Оценить:
 Рейтинг: 4.67

Время в кино

Год написания книги
2015
<< 1 ... 4 5 6 7 8
На страницу:
8 из 8
Настройки чтения
Размер шрифта
Высота строк
Поля

Другой известный пример последовательного использования приёма версификации даёт картина Тома Тыквера «Беги, Лола, беги». Главные герои фильма – пара влюблённых: Мэнни и Лола. Мэнни работает мелким курьером у мафиози. Когда до встречи с боссом остаётся всего двадцать минут, незадачливый Мэнни обнаруживает, что забыл пакет с деньгами в метро. В ужасе он звонит подружке и признаётся, что, если деньги не найдутся, его убьют. Лола выбегает из дома, чтобы достать деньги и спасти Мэнни. Вот, собственно, и всё.

Фильм изначально задумывался режиссёром в расчёте на зрительский успех, то есть как фильм, зрителю понятный: «Бегущий человек объединяет в себе воедино взрыв динамики и эмоций. Когда люди находятся в движении, они тем самым являются живым изображением отчаяния, счастья, вообще чего угодно. Я хотел, чтобы «Беги, Лола, беги» схватила зрителя за шиворот и поволокла за собой с головокружительной скоростью «американских горок». Я желал добиться истинного, не-приукрашенного ощущения скорости – ощущения дикой погони с необратимыми последствиями»[99 - http://www.arthouse.ru/attachment.asp7ich49 дата последнего обращениия 5.07.2014].

Конструкция фильма в принципе не предполагает вопроса о том, что происходит раньше, а что позже, так как зрителю предлагается всякий раз увидеть три варианта перехода из настоящего в будущее, но восприятие картины не вызывает у зрителя затруднения.

С момента своего появления на экранах фильм «Беги, Лола, беги» пользуется у зрителей необычайным успехом.

Ясно, что зрительская сообразительность сама по себе не может стать надёжным основанием для определения свойств художественного времени, а «понятность» фильма для зрителя не может лежать в основе определения нелинейного сюжета.

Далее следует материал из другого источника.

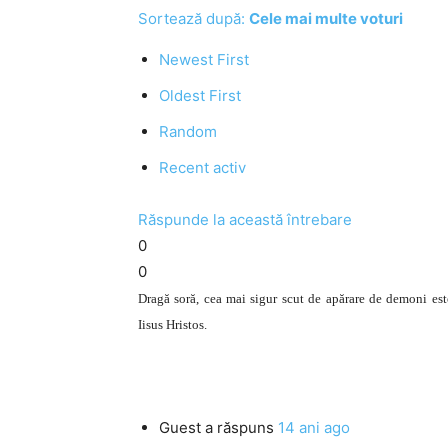
Sortează după:
Cele mai multe voturi
Newest First
Oldest First
Random
Recent activ
Răspunde la această întrebare
0
0
Dragă soră, cea mai sigur scut de apărare de demoni este
Iisus Hristos.
Guest
a răspuns
14 ani ago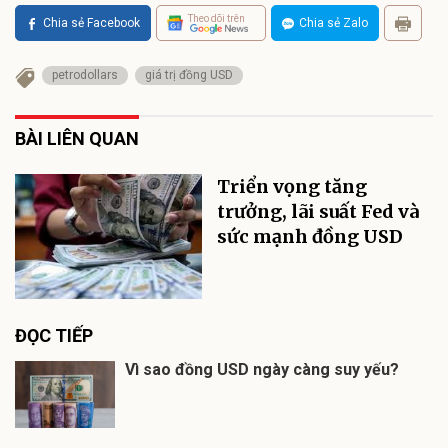
Theo dõi trên
Chia sẻ Facebook
Chia sẻ Zalo
petrodollars
giá trị đồng USD
BÀI LIÊN QUAN
Triển vọng tăng
trưởng, lãi suất Fed và
sức mạnh đồng USD
ĐỌC TIẾP
Vì sao đồng USD ngày càng suy yếu?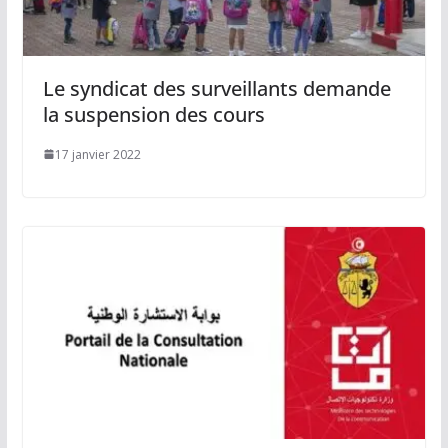
Le syndicat des surveillants demande
la suspension des cours
17 janvier 2022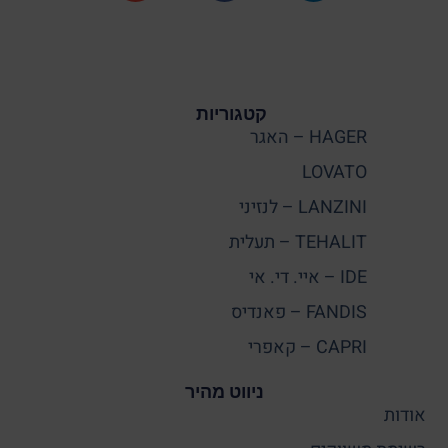
קטגוריות
HAGER – האגר
LOVATO
LANZINI – לנזיני
TEHALIT – תעלית
IDE – איי. די. אי
FANDIS – פאנדיס
CAPRI – קאפרי
ניווט מהיר
אודות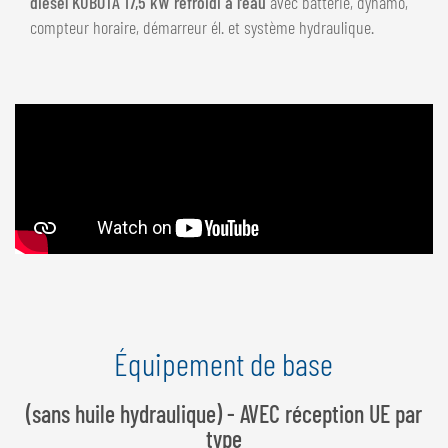
diesel KUBOTA 17,5 kW refroidi à l’eau
avec batterie, dynamo,
compteur horaire, démarreur él. et système hydraulique.
Équipement de base
(sans huile hydraulique) - AVEC réception UE par
type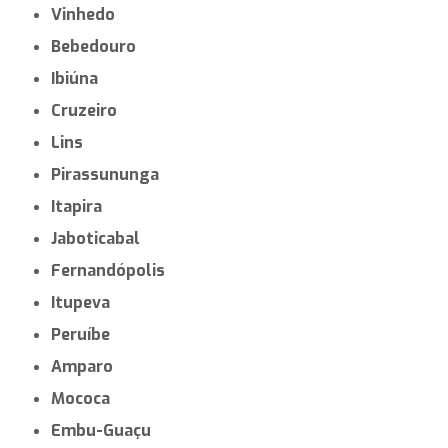
Vinhedo
Bebedouro
Ibiúna
Cruzeiro
Lins
Pirassununga
Itapira
Jaboticabal
Fernandópolis
Itupeva
Peruíbe
Amparo
Mococa
Embu-Guaçu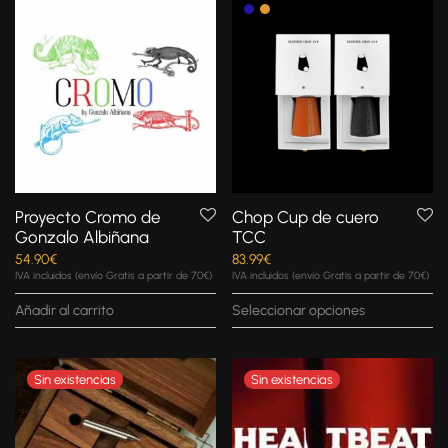
Proyecto Cromo de
Chop Cup de cuero
Gonzalo Albiñana
TCC
54.90
€
83.99
€
IVA incluidos (envío Gratis a partir de 70€)
IVA incluidos (envío Gratis a partir de 70€)
Añadir al carrito
Seleccionar opciones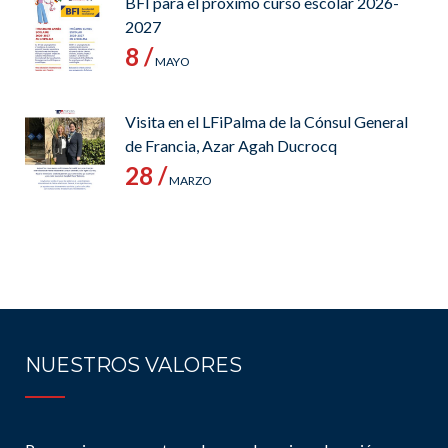
BFI para el próximo curso escolar 2026-
2027
8 /
MAYO
Visita en el LFiPalma de la Cónsul General
de Francia, Azar Agah Ducrocq
28 /
MARZO
NUESTROS VALORES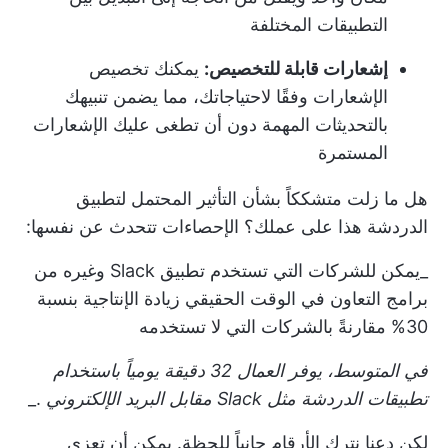
التطبيقات المختلفة
إشعارات قابلة للتخصيص:
يمكنك تخصيص
الإشعارات وفقًا لاحتياجاتك، مما يضمن تنبيهك
بالتحديثات المهمة دون أن تطغى عليك الإشعارات
المستمرة
هل ما زلت متشككاً بشأن التأثير المحتمل لتطبيق
الدردشة هذا على عملك؟ الإحصاءات تتحدث عن نفسها:
_يمكن للشركات التي تستخدم تطبيق Slack وغيره من
برامج التعاون في الوقت الحقيقي زيادة الإنتاجية بنسبة
30% مقارنةً بالشركات التي لا تستخدمه
في المتوسط، يوفر العمال 32 دقيقة يومياً باستخدام
تطبيقات الدردشة مثل
Slack مقابل البريد الإلكتروني
._
لكن دعنا نترك الأرقام جانباً للحظة. يمكن أن تعزى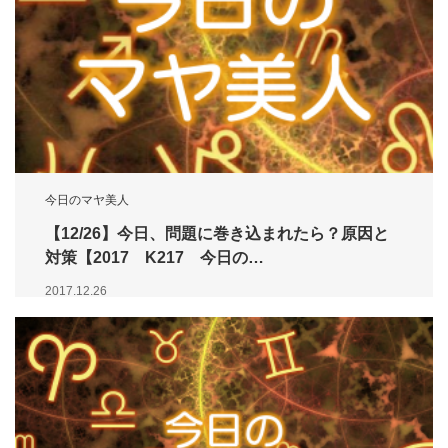
今日のマヤ美人
【12/26】今日、問題に巻き込まれたら？原因と
対策【2017 K217 今日の…
2017.12.26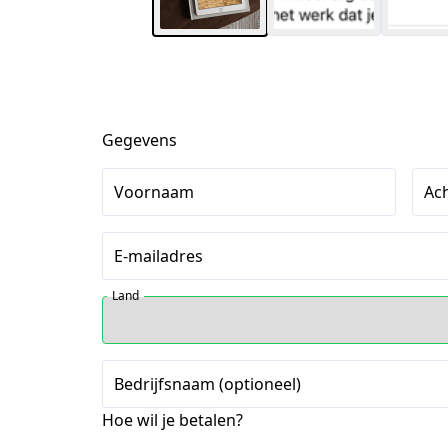
Gegevens
Voornaam
Ac
E-mailadres
Land
Bedrijfsnaam (optioneel)
Hoe wil je betalen?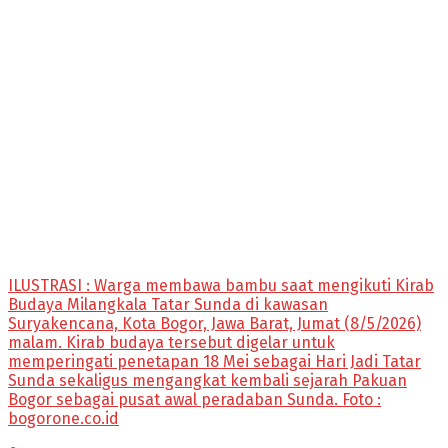
ILUSTRASI : Warga membawa bambu saat mengikuti Kirab
Budaya Milangkala Tatar Sunda di kawasan
Suryakencana, Kota Bogor, Jawa Barat, Jumat (8/5/2026)
malam. Kirab budaya tersebut digelar untuk
memperingati penetapan 18 Mei sebagai Hari Jadi Tatar
Sunda sekaligus mengangkat kembali sejarah Pakuan
Bogor sebagai pusat awal peradaban Sunda. Foto :
bogorone.co.id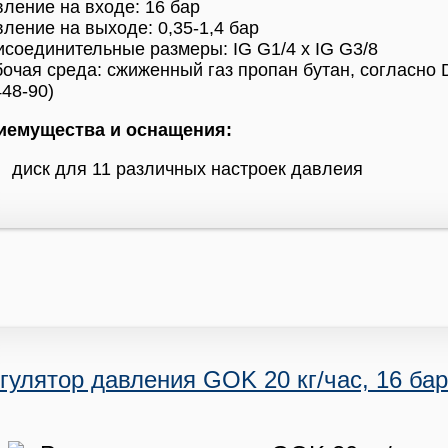
ление на входе: 16 бар
ление на выходе: 0,35-1,4 бар
соединительные размеры: IG G1/4 x IG G3/8
очая среда: сжиженный газ пропан бутан, согласно 
48-90)
иемущества и оснащения:
диск для 11 различных настроек давлеия
гулятор давления GOK 20 кг/час, 16 бар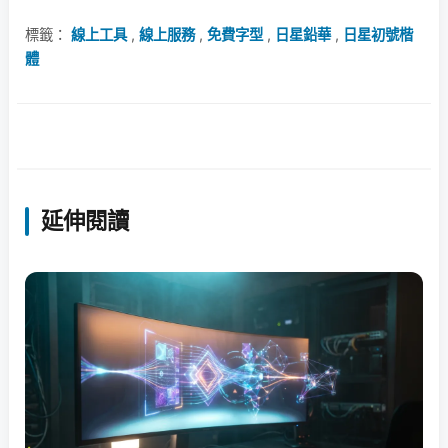
標籤：
線上工具
,
線上服務
,
免費字型
,
日星鉛華
,
日星初號楷
體
延伸閱讀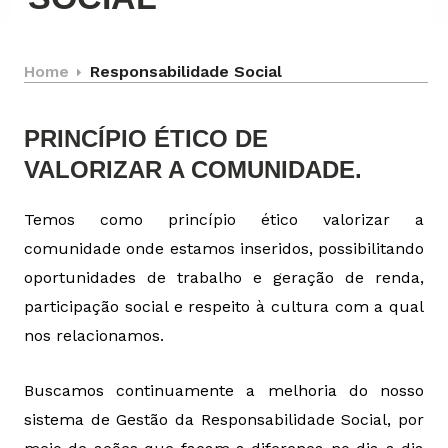
Home
Responsabilidade Social
PRINCÍPIO ÉTICO DE
VALORIZAR A COMUNIDADE.
Temos como princípio ético valorizar a
comunidade onde estamos inseridos, possibilitando
oportunidades de trabalho e geração de renda,
participação social e respeito à cultura com a
qual
nos relacionamos.
Buscamos continuamente a melhoria do nosso
sistema de Gestão da Responsabilidade
Social, por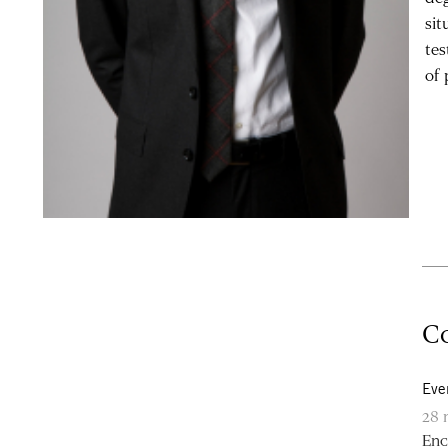
sit
tes
of 
Co
Eve
28 
Enc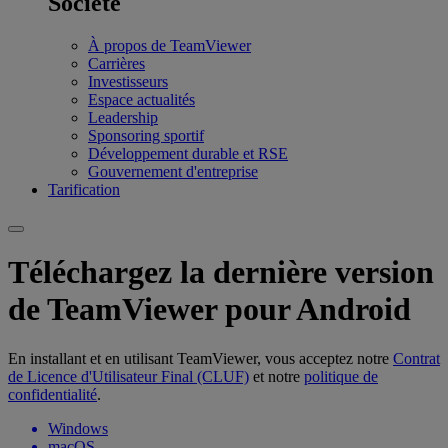
Société
À propos de TeamViewer
Carrières
Investisseurs
Espace actualités
Leadership
Sponsoring sportif
Développement durable et RSE
Gouvernement d'entreprise
Tarification
Téléchargez la dernière version
de TeamViewer pour Android
En installant et en utilisant TeamViewer, vous acceptez notre
Contrat
de Licence d'Utilisateur Final (CLUF)
et notre
politique de
confidentialité
.
Windows
macOS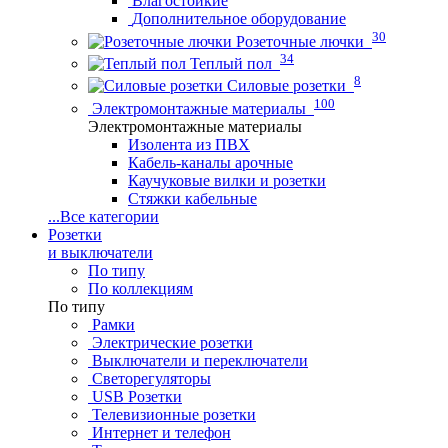
Влагостойкие
Дополнительное оборудование
30
Розеточные лючки
34
Теплый пол
8
Силовые розетки
100
Электромонтажные материалы
Электромонтажные материалы
Изолента из ПВХ
Кабель-каналы арочные
Каучуковые вилки и розетки
Стяжки кабельные
...
Все категории
Розетки
и выключатели
По типу
По коллекциям
По типу
Рамки
Электрические розетки
Выключатели и переключатели
Светорегуляторы
USB Розетки
Телевизионные розетки
Интернет и телефон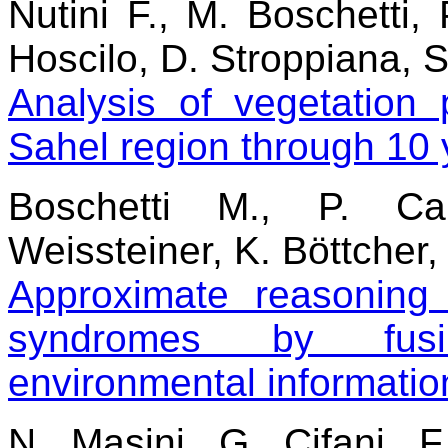
Nutini F., M. Boschetti, 
Hoscilo, D. Stroppiana, 
Analysis of vegetation
Sahel region through 10
Boschetti M., P. Ca
Weissteiner, K. Böttcher, 
Approximate reasoning
syndromes by fusi
environmental informatio
N. Masini, G. Cifani, F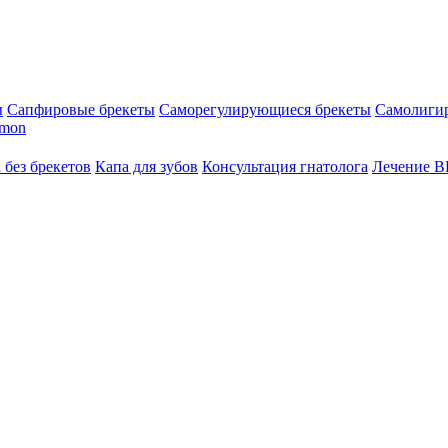
ы
Сапфировые брекеты
Саморегулирующиеся брекеты
Самолиги
amon
 без брекетов
Капа для зубов
Консультация гнатолога
Лечение 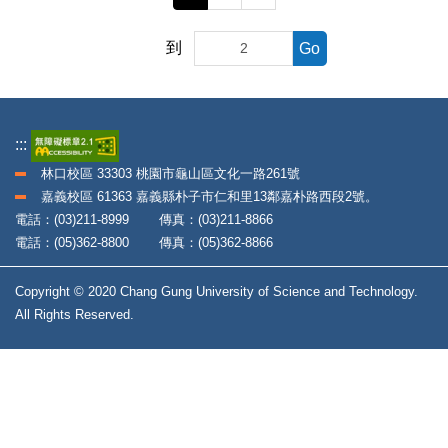
到
Go
:::
林口校區 33303 桃園市龜山區文化一路261號
嘉義校區 61363 嘉義縣朴子市仁和里13鄰嘉朴路西段2號。
電話：(03)211-8999 傳真：(03)211-8866
電話：(05)362-8800 傳真：(05)362-8866
Copyright © 2020 Chang Gung University of Science and Technology.
All Rights Reserved.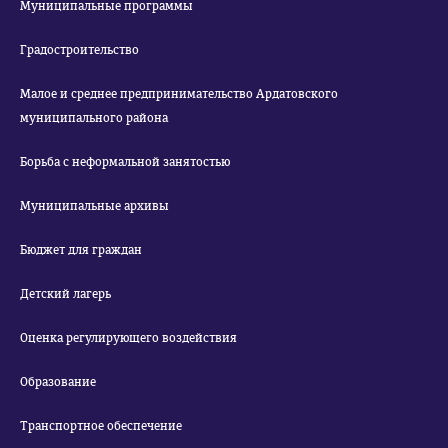
Муниципальные программы
Градостроительство
Малое и среднее предпринимательство Ардатовского
муниципального района
Борьба с неформальной занятостью
Муниципальные архивы
Бюджет для граждан
Детский лагерь
Оценка регулирующего воздействия
Образование
Транспортное обеспечение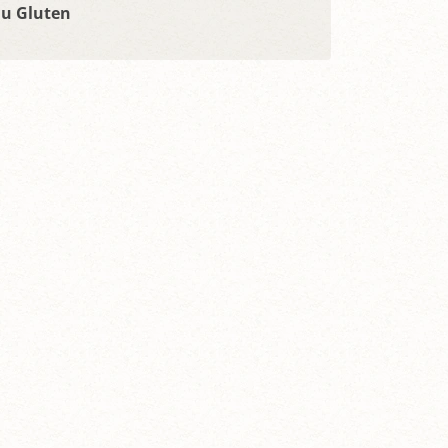
du Gluten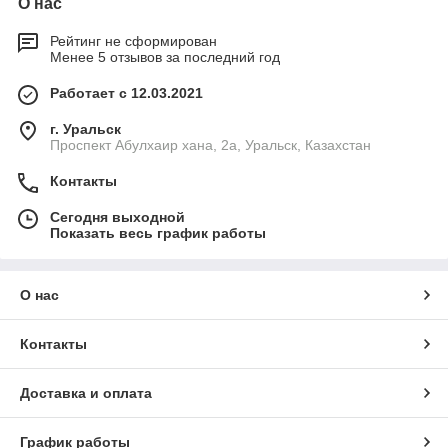
О нас
Рейтинг не сформирован
Менее 5 отзывов за последний год
Работает с 12.03.2021
г. Уральск
Проспект Абулхаир хана, 2а, Уральск, Казахстан
Контакты
Сегодня выходной
Показать весь график работы
О нас
Контакты
Доставка и оплата
График работы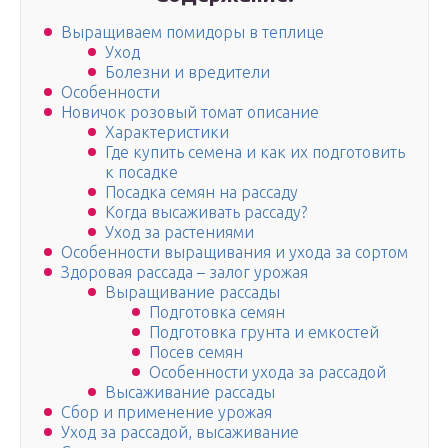
Выращиваем помидоры в теплице
Уход
Болезни и вредители
Особенности
Новичок розовый томат описание
Характеристики
Где купить семена и как их подготовить
к посадке
Посадка семян на рассаду
Когда высаживать рассаду?
Уход за растениями
Особенности выращивания и ухода за сортом
Здоровая рассада – залог урожая
Выращивание рассады
Подготовка семян
Подготовка грунта и емкостей
Посев семян
Особенности ухода за рассадой
Высаживание рассады
Сбор и применение урожая
Уход за рассадой, высаживание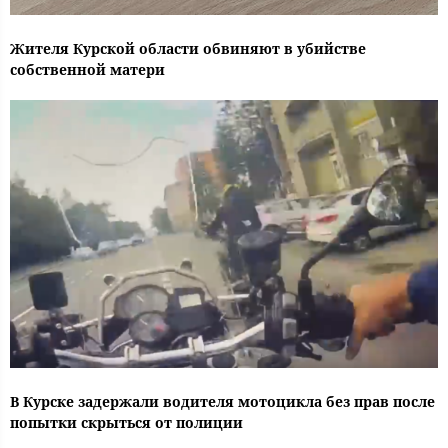
Жителя Курской области обвиняют в убийстве
собственной матери
В Курске задержали водителя мотоцикла без прав после
попытки скрыться от полиции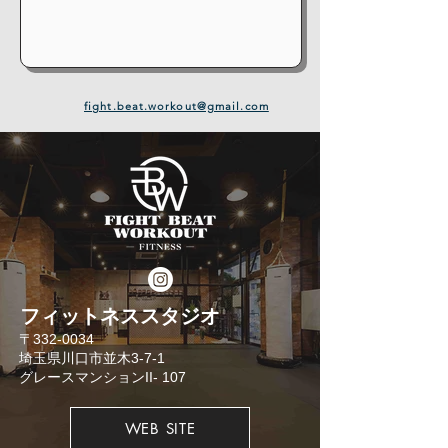
fight.beat.workout@gmail.com
​フィットネススタジオ
​〒332-0034
埼玉県川口市並木3-7-1
​グレースマンションII- 107
WEB SITE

Само понятие «нелинейный» в теории драматургии является размытым, и, коль скоро оно связывается с понятием сюжета, необходимо задаться вопросом: как обнаруживается нелинейность в строении сюжета фильма.

Предварим ответ на этот вопрос рассмотрением того, что такое сюжетный текст вообще и чем он отличается от текста бессюжетного.

Ю.М. Лотман сформулировал положение, принципиально важное для понимания структуры любого текста: «Все существующие в истории человеческой культуры тексты – художественные и нехудожественные – делятся на две группы: одна как бы отвечает на вопрос "что это такое?" (или "как это устроено?"), а вторая – "как это случилось?" ("каким образом это произошло?"). Первые тексты мы будем называть бессюжетными, вторые сюжетными»[100 - Лотман М. Семиотика кино и проблемы киноэстетики // Об искусстве. СПб.: Искусство – СПб. 2005. С. 338.].

Итак, сюжетный текст отвечает на вопрос «как это случилось?».

В этом «случилось» закреплена неявная связь сюжета и случайности, структуры текста и его художественного времени. Сюжетный текст по определению предполагает динамику особого типа: возникновение нового через случайность.

Напротив, бессюжетные тексты статичны: «… бессюжетные тексты утверждают некоторый порядок, регулярность, классификацию. Они будут вскрывать структуру жизни на каком-либо уровне её организации – будь то учебник по квантовой механике, правила уличного движения, расписание поездов, описание иерархии богов античного Олимпа или атлас небесных светил. Эти тексты по своей природе статичны. Если же они описывают движения, то эти движения регулярны и правильно повторяющиеся, всегда равные самим себе»[101 - Там же.].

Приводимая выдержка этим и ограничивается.